All of this isn’t to say UCSB is the only campus with a good location. Hardly. Berkeley is right next to San Francisco, where you can arguably find better food and bars on one block than you can in all of Santa Barbara. And their public transportation is top-notch. If you’re a city person, any school in or around New York, Boston or Chicago is sure to keep you entertained. Except there’s one problem: The weather is terrible compared to Santa Barbara. Can a Tufts student by Boston bronze on the beach in January? No. Can you go to a Red Sox game in Goleta? No, but after a 30-pack or two I’ll gladly reenact the Boston Tea Party in an inflatable kiddy pool in my backyard – so whatever.

The attractiveness of the student body: Anyone who has walked through I.V. or campus knows that there’s a lot of eye candy. Even my Grandpa from Montreal jokes about the girls here. Without getting overly scientific, I think it’s fair to conclude that being around sexy people makes you happy, and when you’re smiling and enjoying life, the days go by easier, you’re more relaxed, get better grades and so on.

Student-to-teacher ratio: I believe that if you actually want to get anything out of your classes, it’s best if you can see the teacher’s face and preferably know him or her on a first-name basis. Playing solitaire in a 400 person lecture hall won’t help you learn much, even if you tooled/bribed/slept with your TA and got an A in the class. UCSB has a 17:1 student-to-teacher ratio, which isn’t great. In comparison, Whitman College in Washington has a ratio of 9:1. But that ratio will cost you $43,000 a year.

With my criteria laid out, I hope people can realize that a school is more about what you make and take out of it, rather than what a bunch of graybeards at Forbes tell you it is. I also hope we’ve learned that UCSB is an amazing university that offers just as much, if not more than other, “higher ranked” universities, despite the propaganda student counselors and magazines spew your way.
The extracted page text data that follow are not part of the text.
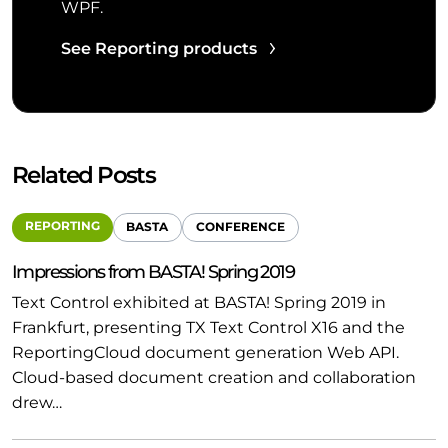
WPF.
See Reporting products
Related Posts
REPORTING
BASTA
CONFERENCE
Impressions from BASTA! Spring 2019
Text Control exhibited at BASTA! Spring 2019 in
Frankfurt, presenting TX Text Control X16 and the
ReportingCloud document generation Web API.
Cloud-based document creation and collaboration
drew…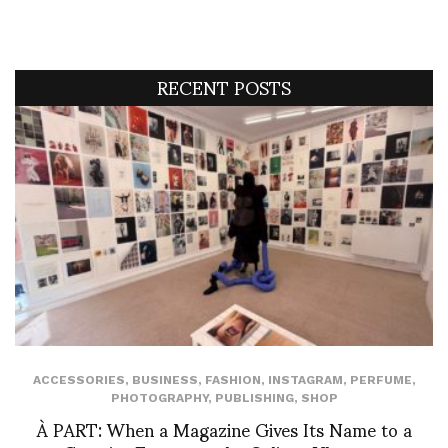
RECENT POSTS
ACCESSORIES
,
BUSINESS
,
FASHION
,
INSTAGRAM
,
PERFUME
,
PHOTOGRAPHY
,
PUBLISHING
,
SHOP
À PART: When a Magazine Gives Its Name to a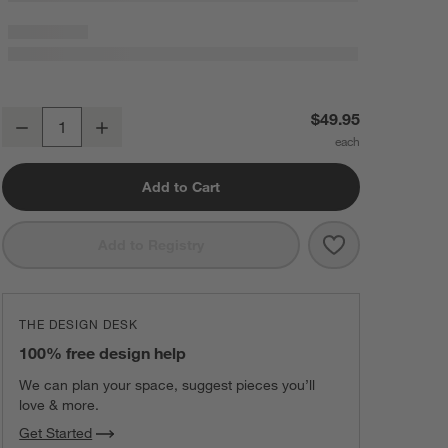
Bubble Knit Arctic Ivory 100% Organic Cotton Baby Stroller Blanket
$49.95
Decrease
Increase
Quantity
Add to Cart
Save to Favorit
Bubble Knit Ar
Add to Registry
THE DESIGN DESK
100% free design help
We can plan your space, suggest pieces you’ll
love & more.
Get Started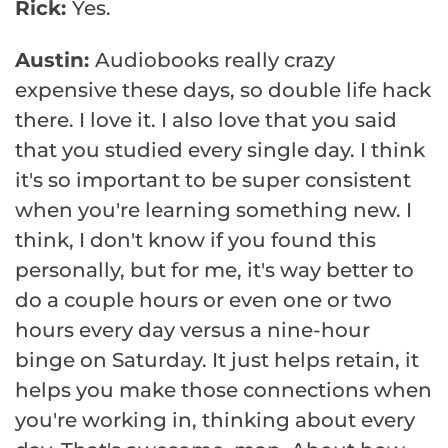
Rick:
Yes.
Austin:
Audiobooks really crazy
expensive these days, so double life hack
there. I love it. I also love that you said
that you studied every single day. I think
it's so important to be super consistent
when you're learning something new. I
think, I don't know if you found this
personally, but for me, it's way better to
do a couple hours or even one or two
hours every day versus a nine-hour
binge on Saturday. It just helps retain, it
helps you make those connections when
you're working in, thinking about every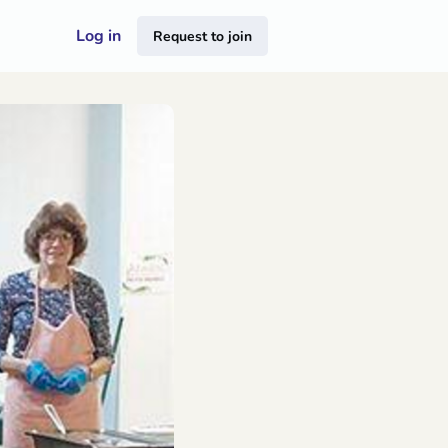
Log in
Request to join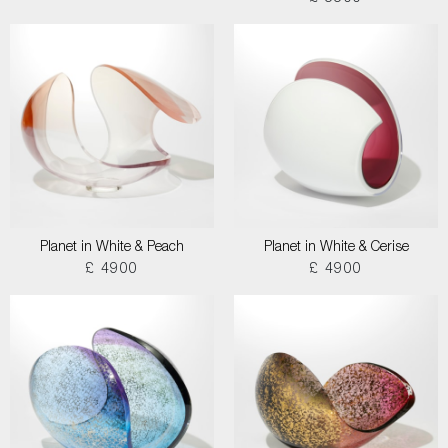
Planet in White & Peach
Planet in White & Cerise
£ 4900
£ 4900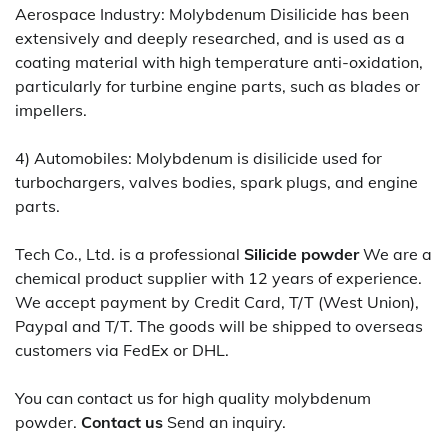
Aerospace Industry: Molybdenum Disilicide has been
extensively and deeply researched, and is used as a
coating material with high temperature anti-oxidation,
particularly for turbine engine parts, such as blades or
impellers.
4) Automobiles: Molybdenum is disilicide used for
turbochargers, valves bodies, spark plugs, and engine
parts.
Tech Co., Ltd. is a professional
Silicide powder
We are a
chemical product supplier with 12 years of experience.
We accept payment by Credit Card, T/T (West Union),
Paypal and T/T. The goods will be shipped to overseas
customers via FedEx or DHL.
You can contact us for high quality molybdenum
powder.
Contact us
Send an inquiry.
It took my best friend at Berkeley four years to visit me here. After staying for three days, he only had one thing to say: “Man, if I wasn’t about to graduate, I would totally study abroad at UCSB.” The sarcasm of the joke aside, there was an air of truth in what he said. There’s a reason thousands of Irish flock here every summer, hundreds of foreign exchange students pick Santa Barbara as their final destination and Chancellor Yang is able to lure Nobel Prize winning engineers to our campus: this place ain’t so bad. In fact, I might go so far as to say it’s one of the top five… oh never mind.